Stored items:
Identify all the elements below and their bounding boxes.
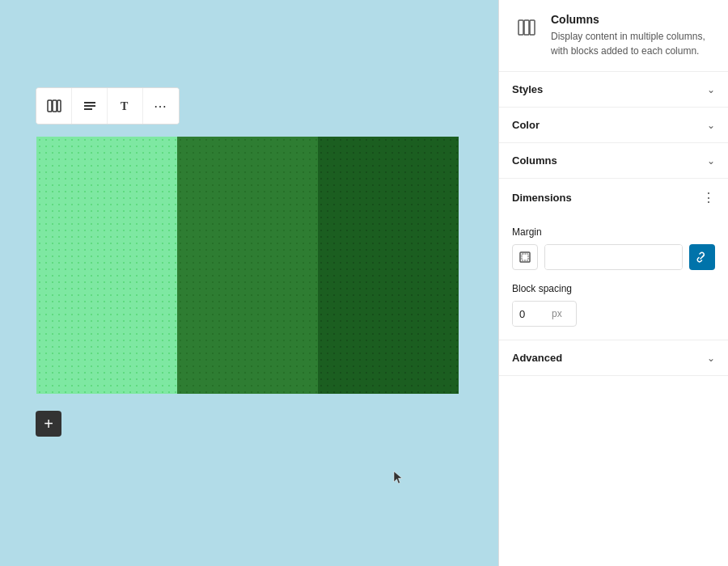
styles-chevron-icon: ⌄ [707,84,715,95]
block-spacing-row: px [512,301,715,327]
block-spacing-unit: px [545,302,569,326]
margin-link-button[interactable] [689,244,715,270]
advanced-label: Advanced [512,352,562,364]
color-accordion-header[interactable]: Color ⌄ [499,108,728,142]
margin-input[interactable] [545,245,683,269]
svg-text:T: T [121,100,129,112]
color-chevron-icon: ⌄ [707,120,715,131]
add-block-button[interactable]: + [36,411,61,437]
margin-row: px [512,244,715,270]
color-section: Color ⌄ [499,108,728,143]
canvas-area: T ⋯ + [0,0,498,566]
block-desc-text: Display content in multiple columns, wit… [551,29,715,58]
column-1 [36,137,177,394]
toolbar-align-btn[interactable] [72,88,108,124]
columns-chevron-icon: ⌄ [707,155,715,167]
svg-rect-1 [53,100,57,112]
spacing-input-group: px [512,301,577,327]
column-3 [318,137,459,394]
dimensions-section: Dimensions ⋮ Margin px [499,179,728,340]
dimensions-accordion-header[interactable]: Dimensions ⋮ [499,179,728,217]
text-icon: T [118,99,133,113]
columns-accordion-header[interactable]: Columns ⌄ [499,143,728,178]
block-spacing-label: Block spacing [512,283,715,294]
right-panel: Columns Display content in multiple colu… [498,0,728,566]
dimensions-content: Margin px [499,217,728,340]
block-title: Columns [551,13,715,26]
more-dots-icon: ⋯ [154,99,168,114]
svg-rect-7 [518,20,523,35]
margin-label: Margin [512,226,715,238]
color-label: Color [512,119,540,131]
svg-rect-9 [530,20,535,35]
link-icon [696,251,708,263]
margin-sides-button[interactable] [512,244,538,270]
toolbar-columns-btn[interactable] [36,88,72,124]
columns-label: Columns [512,154,557,167]
columns-icon [47,99,61,113]
margin-input-group: px [544,244,683,270]
advanced-chevron-icon: ⌄ [707,353,715,364]
dimensions-more-icon[interactable]: ⋮ [702,190,715,205]
svg-rect-5 [84,108,92,110]
columns-section: Columns ⌄ [499,143,728,179]
block-description: Columns Display content in multiple colu… [551,13,715,58]
toolbar-text-btn[interactable]: T [108,88,143,124]
block-toolbar: T ⋯ [36,87,180,125]
svg-rect-0 [48,100,52,112]
styles-section: Styles ⌄ [499,72,728,108]
advanced-accordion-header[interactable]: Advanced ⌄ [499,340,728,375]
styles-accordion-header[interactable]: Styles ⌄ [499,72,728,107]
svg-rect-8 [524,20,529,35]
styles-label: Styles [512,83,543,95]
svg-rect-4 [84,105,95,107]
column-2 [177,137,318,394]
cursor [393,471,403,485]
columns-block [36,136,459,395]
block-icon [512,13,541,42]
margin-sides-icon [518,250,532,264]
dimensions-label: Dimensions [512,192,572,204]
align-icon [83,99,97,113]
svg-rect-2 [57,100,61,112]
svg-rect-3 [84,102,95,103]
advanced-section: Advanced ⌄ [499,340,728,376]
block-spacing-input[interactable] [513,302,545,326]
plus-icon: + [44,415,53,433]
block-info-header: Columns Display content in multiple colu… [499,0,728,72]
toolbar-more-btn[interactable]: ⋯ [143,88,179,124]
svg-rect-11 [522,254,528,260]
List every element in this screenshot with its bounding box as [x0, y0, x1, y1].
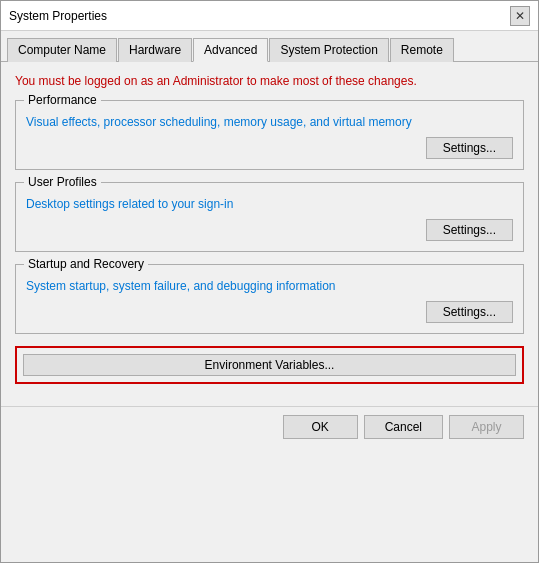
system-properties-window: System Properties ✕ Computer Name Hardwa… — [0, 0, 539, 563]
cancel-button[interactable]: Cancel — [364, 415, 443, 439]
startup-recovery-description: System startup, system failure, and debu… — [26, 279, 513, 293]
environment-variables-highlight: Environment Variables... — [15, 346, 524, 384]
apply-button[interactable]: Apply — [449, 415, 524, 439]
footer: OK Cancel Apply — [1, 406, 538, 447]
performance-section: Performance Visual effects, processor sc… — [15, 100, 524, 170]
startup-recovery-settings-button[interactable]: Settings... — [426, 301, 513, 323]
startup-recovery-section: Startup and Recovery System startup, sys… — [15, 264, 524, 334]
tabs-bar: Computer Name Hardware Advanced System P… — [1, 31, 538, 62]
user-profiles-settings-button[interactable]: Settings... — [426, 219, 513, 241]
tab-content: You must be logged on as an Administrato… — [1, 62, 538, 406]
close-button[interactable]: ✕ — [510, 6, 530, 26]
user-profiles-section-label: User Profiles — [24, 175, 101, 189]
tab-remote[interactable]: Remote — [390, 38, 454, 62]
environment-variables-button[interactable]: Environment Variables... — [23, 354, 516, 376]
performance-settings-button[interactable]: Settings... — [426, 137, 513, 159]
tab-system-protection[interactable]: System Protection — [269, 38, 388, 62]
tab-hardware[interactable]: Hardware — [118, 38, 192, 62]
startup-recovery-section-label: Startup and Recovery — [24, 257, 148, 271]
ok-button[interactable]: OK — [283, 415, 358, 439]
performance-description: Visual effects, processor scheduling, me… — [26, 115, 513, 129]
tab-computer-name[interactable]: Computer Name — [7, 38, 117, 62]
window-title: System Properties — [9, 9, 107, 23]
user-profiles-description: Desktop settings related to your sign-in — [26, 197, 513, 211]
admin-notice: You must be logged on as an Administrato… — [15, 74, 524, 88]
performance-btn-row: Settings... — [26, 137, 513, 159]
tab-advanced[interactable]: Advanced — [193, 38, 268, 62]
performance-section-label: Performance — [24, 93, 101, 107]
user-profiles-section: User Profiles Desktop settings related t… — [15, 182, 524, 252]
user-profiles-btn-row: Settings... — [26, 219, 513, 241]
startup-recovery-btn-row: Settings... — [26, 301, 513, 323]
title-bar: System Properties ✕ — [1, 1, 538, 31]
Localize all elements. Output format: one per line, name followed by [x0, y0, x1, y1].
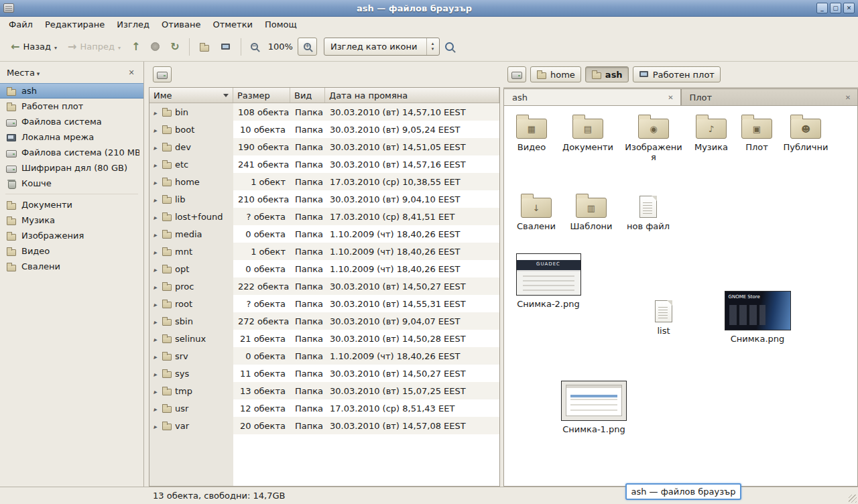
table-row[interactable]: tmp 13 обекта Папка 30.03.2010 (вт) 15,0… — [149, 382, 499, 399]
table-row[interactable]: lost+found ? обекта Папка 17.03.2010 (ср… — [149, 208, 499, 225]
reload-button[interactable]: ↻ — [165, 37, 184, 57]
up-button[interactable]: ↑ — [126, 37, 145, 57]
minimize-button[interactable]: _ — [816, 3, 828, 13]
table-row[interactable]: dev 190 обекта Папка 30.03.2010 (вт) 14,… — [149, 138, 499, 155]
tab-close-icon[interactable] — [843, 92, 853, 103]
table-row[interactable]: srv 0 обекта Папка 1.10.2009 (чт) 18,40,… — [149, 347, 499, 365]
column-header-type[interactable]: Вид — [290, 88, 325, 103]
expander-icon[interactable] — [151, 334, 159, 344]
window-menu-icon[interactable] — [3, 3, 14, 13]
sidebar-item[interactable] — [0, 191, 143, 197]
table-row[interactable]: boot 10 обекта Папка 30.03.2010 (вт) 9,0… — [149, 121, 499, 138]
table-row[interactable]: home 1 обект Папка 17.03.2010 (ср) 10,38… — [149, 173, 499, 190]
icon-item[interactable]: ▣ Плот — [737, 113, 777, 153]
sidebar-item[interactable]: Локална мрежа — [0, 129, 143, 145]
titlebar[interactable]: ash — файлов браузър _ ▢ ✕ — [0, 0, 858, 17]
column-header-size[interactable]: Размер — [233, 88, 290, 103]
icon-item[interactable]: ▥ Шаблони — [566, 192, 617, 232]
sidebar-item[interactable]: Файлова система — [0, 114, 143, 129]
expander-icon[interactable] — [151, 212, 159, 222]
search-button[interactable] — [440, 37, 459, 57]
table-row[interactable]: opt 0 обекта Папка 1.10.2009 (чт) 18,40,… — [149, 260, 499, 277]
icon-item[interactable]: ♪ Музика — [686, 113, 736, 153]
sidebar-item[interactable]: Кошче — [0, 176, 143, 191]
menu-item[interactable]: Файл — [3, 17, 39, 32]
expander-icon[interactable] — [151, 125, 159, 135]
icon-canvas[interactable]: ▦ Видео ▤ Документи ◉ Изображения — [503, 106, 858, 487]
close-button[interactable]: ✕ — [843, 3, 855, 13]
table-row[interactable]: mnt 1 обект Папка 1.10.2009 (чт) 18,40,2… — [149, 243, 499, 260]
column-header-date[interactable]: Дата на промяна — [325, 88, 499, 103]
path-button[interactable]: home — [530, 66, 581, 82]
menu-item[interactable]: Изглед — [111, 17, 156, 32]
sidebar-item[interactable]: Файлова система (210 MB) — [0, 145, 143, 160]
expander-icon[interactable] — [151, 177, 159, 187]
zoom-in-button[interactable]: + — [298, 38, 317, 56]
expander-icon[interactable] — [151, 299, 159, 309]
tab[interactable]: ash — [503, 88, 681, 105]
path-button[interactable]: ash — [585, 66, 629, 82]
table-row[interactable]: etc 241 обекта Папка 30.03.2010 (вт) 14,… — [149, 155, 499, 173]
icon-item[interactable]: ☻ Публични — [780, 113, 832, 153]
sidebar-item[interactable]: Изображения — [0, 228, 143, 243]
expander-icon[interactable] — [151, 160, 159, 170]
expander-icon[interactable] — [151, 247, 159, 257]
expander-icon[interactable] — [151, 403, 159, 414]
expander-icon[interactable] — [151, 386, 159, 396]
stop-button[interactable] — [145, 37, 165, 57]
menu-item[interactable]: Редактиране — [39, 17, 111, 32]
icon-item[interactable]: Снимка-1.png — [559, 381, 629, 435]
sidebar-close-icon[interactable] — [126, 67, 137, 78]
expander-icon[interactable] — [151, 369, 159, 379]
icon-item[interactable]: list — [646, 296, 681, 336]
home-button[interactable] — [194, 37, 215, 57]
sidebar-item[interactable]: Документи — [0, 197, 143, 212]
expander-icon[interactable] — [151, 229, 159, 239]
table-row[interactable]: root ? обекта Папка 30.03.2010 (вт) 14,5… — [149, 295, 499, 312]
expander-icon[interactable] — [151, 142, 159, 152]
expander-icon[interactable] — [151, 351, 159, 361]
icon-item[interactable]: нов файл — [623, 192, 673, 232]
sidebar-item[interactable]: Шифриран дял (80 GB) — [0, 160, 143, 176]
table-row[interactable]: selinux 21 обекта Папка 30.03.2010 (вт) … — [149, 330, 499, 347]
expander-icon[interactable] — [151, 281, 159, 292]
tab[interactable]: Плот — [681, 88, 858, 105]
sidebar-mode-select[interactable]: Места — [7, 68, 40, 78]
table-row[interactable]: media 0 обекта Папка 1.10.2009 (чт) 18,4… — [149, 225, 499, 243]
view-mode-select[interactable]: Изглед като икони — [324, 38, 440, 56]
expander-icon[interactable] — [151, 421, 159, 431]
expander-icon[interactable] — [151, 316, 159, 326]
expander-icon[interactable] — [151, 194, 159, 204]
zoom-out-button[interactable]: − — [245, 37, 263, 57]
menu-item[interactable]: Отиване — [156, 17, 206, 32]
pathbar-root-button[interactable] — [507, 66, 526, 82]
sidebar-item[interactable]: Видео — [0, 243, 143, 259]
combo-stepper-icon[interactable] — [426, 38, 439, 55]
path-button[interactable]: Работен плот — [633, 66, 721, 82]
forward-button[interactable]: → Напред — [62, 37, 126, 57]
menu-item[interactable]: Отметки — [206, 17, 258, 32]
icon-item[interactable]: ▤ Документи — [559, 113, 617, 153]
tab-close-icon[interactable] — [666, 92, 676, 103]
table-row[interactable]: lib 210 обекта Папка 30.03.2010 (вт) 9,0… — [149, 190, 499, 208]
sidebar-item[interactable]: ash — [0, 83, 143, 99]
root-location-button[interactable] — [153, 66, 172, 82]
resize-grip[interactable] — [849, 495, 857, 503]
icon-item[interactable]: GNOME Store Снимка.png — [723, 291, 792, 344]
table-row[interactable]: bin 108 обекта Папка 30.03.2010 (вт) 14,… — [149, 103, 499, 121]
expander-icon[interactable] — [151, 264, 159, 274]
table-row[interactable]: var 20 обекта Папка 30.03.2010 (вт) 14,5… — [149, 417, 499, 434]
table-row[interactable]: proc 222 обекта Папка 30.03.2010 (вт) 14… — [149, 277, 499, 295]
sidebar-item[interactable]: Свалени — [0, 259, 143, 274]
back-dropdown-icon[interactable] — [54, 42, 57, 52]
pane-divider[interactable] — [144, 62, 149, 487]
table-row[interactable]: sbin 272 обекта Папка 30.03.2010 (вт) 9,… — [149, 312, 499, 330]
icon-item[interactable]: GUADEC Снимка-2.png — [513, 253, 583, 310]
maximize-button[interactable]: ▢ — [830, 3, 841, 13]
icon-item[interactable]: ◉ Изображения — [625, 113, 682, 163]
computer-button[interactable] — [215, 37, 237, 57]
icon-item[interactable]: ▦ Видео — [508, 113, 555, 153]
table-row[interactable]: sys 11 обекта Папка 30.03.2010 (вт) 14,5… — [149, 365, 499, 382]
sidebar-item[interactable]: Музика — [0, 212, 143, 228]
menu-item[interactable]: Помощ — [259, 17, 303, 32]
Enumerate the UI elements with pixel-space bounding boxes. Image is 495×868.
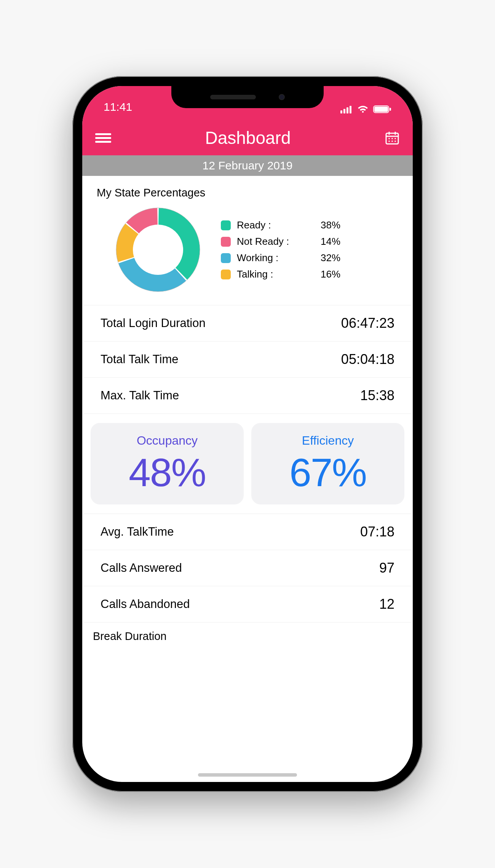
metric-row: Calls Answered97 xyxy=(84,550,411,586)
svg-point-16 xyxy=(394,140,396,142)
chart-legend: Ready :38%Not Ready :14%Working :32%Talk… xyxy=(221,217,398,282)
front-camera xyxy=(279,94,285,100)
legend-swatch xyxy=(221,270,231,279)
svg-rect-6 xyxy=(390,108,391,111)
efficiency-card: Efficiency 67% xyxy=(251,423,404,504)
metric-row: Max. Talk Time15:38 xyxy=(84,378,411,414)
wifi-icon xyxy=(357,105,369,113)
legend-row: Working :32% xyxy=(221,250,398,266)
legend-label: Not Ready : xyxy=(237,236,302,247)
metric-row: Avg. TalkTime07:18 xyxy=(84,514,411,550)
occupancy-title: Occupancy xyxy=(95,434,239,448)
legend-value: 32% xyxy=(321,252,340,264)
metric-value: 06:47:23 xyxy=(341,315,394,331)
svg-rect-1 xyxy=(343,109,345,113)
clock: 11:41 xyxy=(104,101,132,113)
legend-row: Talking :16% xyxy=(221,266,398,282)
svg-rect-5 xyxy=(374,107,388,112)
svg-rect-0 xyxy=(340,110,342,113)
home-indicator[interactable] xyxy=(198,773,297,777)
page-title: Dashboard xyxy=(111,128,385,148)
donut-slice-ready xyxy=(158,208,200,280)
screen: 11:41 Dashboard 12 Februar xyxy=(82,86,413,782)
metric-label: Calls Abandoned xyxy=(101,597,190,611)
speaker-slot xyxy=(210,95,256,99)
menu-icon[interactable] xyxy=(95,131,111,145)
legend-label: Working : xyxy=(237,252,302,264)
efficiency-value: 67% xyxy=(256,450,400,495)
svg-point-12 xyxy=(391,138,393,139)
cards-row: Occupancy 48% Efficiency 67% xyxy=(84,414,411,514)
metric-row: Calls Abandoned12 xyxy=(84,586,411,622)
efficiency-title: Efficiency xyxy=(256,434,400,448)
metric-label: Avg. TalkTime xyxy=(101,525,174,539)
legend-row: Not Ready :14% xyxy=(221,233,398,250)
legend-label: Talking : xyxy=(237,268,302,280)
metric-label: Calls Answered xyxy=(101,561,182,575)
metric-row: Total Login Duration06:47:23 xyxy=(84,305,411,341)
svg-rect-3 xyxy=(350,106,351,113)
metric-value: 15:38 xyxy=(360,388,394,404)
legend-swatch xyxy=(221,237,231,247)
notch xyxy=(171,86,324,108)
dashboard-content[interactable]: My State Percentages Ready :38%Not Ready… xyxy=(82,176,413,782)
metric-value: 07:18 xyxy=(360,524,394,540)
legend-value: 38% xyxy=(321,219,340,231)
metric-label: Total Login Duration xyxy=(101,316,206,330)
metric-value: 12 xyxy=(379,596,394,612)
metric-label: Max. Talk Time xyxy=(101,389,179,402)
break-duration-title: Break Duration xyxy=(84,622,411,643)
legend-value: 14% xyxy=(321,236,340,247)
metric-row: Total Talk Time05:04:18 xyxy=(84,341,411,378)
metric-label: Total Talk Time xyxy=(101,353,178,366)
metric-value: 05:04:18 xyxy=(341,351,394,367)
app-header: Dashboard xyxy=(82,120,413,155)
calendar-icon[interactable] xyxy=(385,130,400,145)
legend-swatch xyxy=(221,220,231,230)
battery-icon xyxy=(373,105,391,113)
state-percentages-row: Ready :38%Not Ready :14%Working :32%Talk… xyxy=(84,206,411,305)
occupancy-card: Occupancy 48% xyxy=(91,423,244,504)
svg-rect-2 xyxy=(346,107,348,113)
date-bar: 12 February 2019 xyxy=(82,155,413,176)
donut-slice-working xyxy=(118,258,186,292)
legend-value: 16% xyxy=(321,268,340,280)
svg-point-14 xyxy=(388,140,390,142)
legend-label: Ready : xyxy=(237,219,302,231)
state-percentages-title: My State Percentages xyxy=(84,176,411,206)
status-icons xyxy=(340,105,391,113)
metric-value: 97 xyxy=(379,560,394,576)
donut-chart xyxy=(114,206,202,294)
metrics-top-list: Total Login Duration06:47:23Total Talk T… xyxy=(84,305,411,414)
phone-frame: 11:41 Dashboard 12 Februar xyxy=(72,76,423,792)
occupancy-value: 48% xyxy=(95,450,239,495)
legend-row: Ready :38% xyxy=(221,217,398,233)
cellular-icon xyxy=(340,105,353,113)
svg-point-13 xyxy=(394,138,396,139)
metrics-bottom-list: Avg. TalkTime07:18Calls Answered97Calls … xyxy=(84,514,411,622)
legend-swatch xyxy=(221,253,231,263)
svg-point-15 xyxy=(391,140,393,142)
svg-point-11 xyxy=(388,138,390,139)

Task brief:
Nothing but lines that contain "slice" should appear in the answer. Copy each from the records.

Your response:
donut-slice-ready xyxy=(158,208,200,280)
donut-slice-working xyxy=(118,258,186,292)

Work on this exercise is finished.